Turning each string into a string-number-string tuple and then sorting this list of tuples, as suggested in another answer, will fail in some of your cases, since you apparently will have strings with multiple numbers appearing.

The other problem is correctness. Specifically, if the algorithm you described will ever permit A > B > ... > A, then your sort will be non-deterministic. In your case, I fear that it might, though I can't prove it. Consider some parsing cases such as:

  aa 0 aa
  aa 23aa
  aa 2a3aa
  aa 113aa
  aa 113 aa
  a 1-2 a
  a 13 a
  a 12 a
  a 2-3 a
  a 21 a
  a 2.3 a

Answer 5

In your given example, the numbers you want to compare have spaces around them while the other numbers do not, so why would a regular expression not work?

bbb 12 ccc

vs.

eee 12 ffffd jpeg2000 eee

Answer 6

The Alphanum algrothim is nice, but it did not match requirements for a project I'm working on. I need to be able to sort negative numbers and decimals correctly. Here is the implementation I came up. Any feedback would be much appreciated.
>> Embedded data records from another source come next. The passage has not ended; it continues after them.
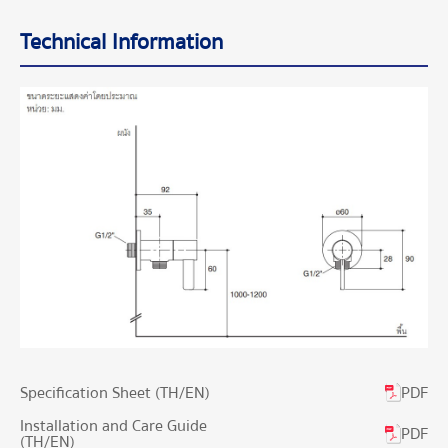
Technical Information
PDF
Specification Sheet (TH/EN)
Installation and Care Guide
PDF
(TH/EN)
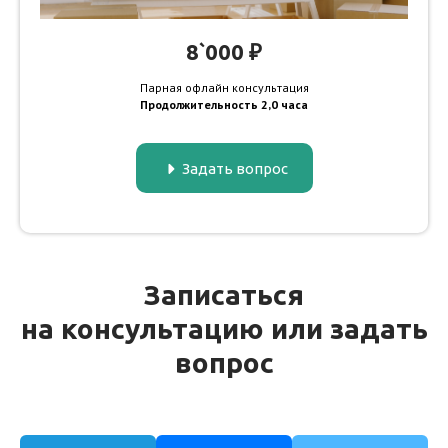
8`000 ₽
Парная офлайн консультация
Продолжительность 2,0 часа
Задать вопрос
Записаться
на консультацию или задать
вопрос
public class StringAsNumberComparator implements Comparator<String> {

    public static final Pattern NUMBER_PATTERN = Pattern.compile("(\\-?\\d+\\.\\d+)|(\\-?\\.\\d+)|(\\-?\\d+)");

    /**
     * Splits strings into parts sorting each instance of a number as a number if there is
     * a matching number in the other String.
     * 
     * For example A1B, A2B, A11B, A11B1, A11B2, A11B11 will be sorted in that order instead
     * of alphabetically which will sort A1B and A11B together.
     */
    public int compare(String str1, String str2) {
        if(str1 == str2) return 0;
        else if(str1 == null) return 1;
        else if(str2 == null) return -1;

        List<String> split1 = split(str1);
        List<String> split2 = split(str2);
        int diff = 0;

        for(int i = 0; diff == 0 && i < split1.size() && i < split2.size(); i++) {
            String token1 = split1.get(i);
            String token2 = split2.get(i);

            if((NUMBER_PATTERN.matcher(token1).matches() && NUMBER_PATTERN.matcher(token2).matches()) {
                diff = (int) Math.signum(Double.parseDouble(token1) - Double.parseDouble(token2));
            } else {
                diff = token1.compareToIgnoreCase(token2);
            }
        }
        if(diff != 0) {
            return diff;
        } else {
            return split1.size() - split2.size();
        }
    }

    /**
     * Splits a string into strings and number tokens.
     */
    private List<String> split(String s) {
        List<String> list = new ArrayList<String>();
        try (Scanner scanner = new Scanner(s)) {
            int index = 0;
            String num = null;
            while ((num = scanner.findInLine(NUMBER_PATTERN)) != null) {
                int indexOfNumber = s.indexOf(num, index);
                if (indexOfNumber > index) {
                    list.add(s.substring(index, indexOfNumber));
                }
                list.add(num);
                index = indexOfNumber + num.length();
            }
            if (index < s.length()) {
                list.add(s.substring(index));
            }
        }
        return list;
    }
}

PS. I wanted to use the java.lang.String.split() method and use "lookahead/lookbehind" to keep the tokens, but I could not get it to work with the regular expression I was using.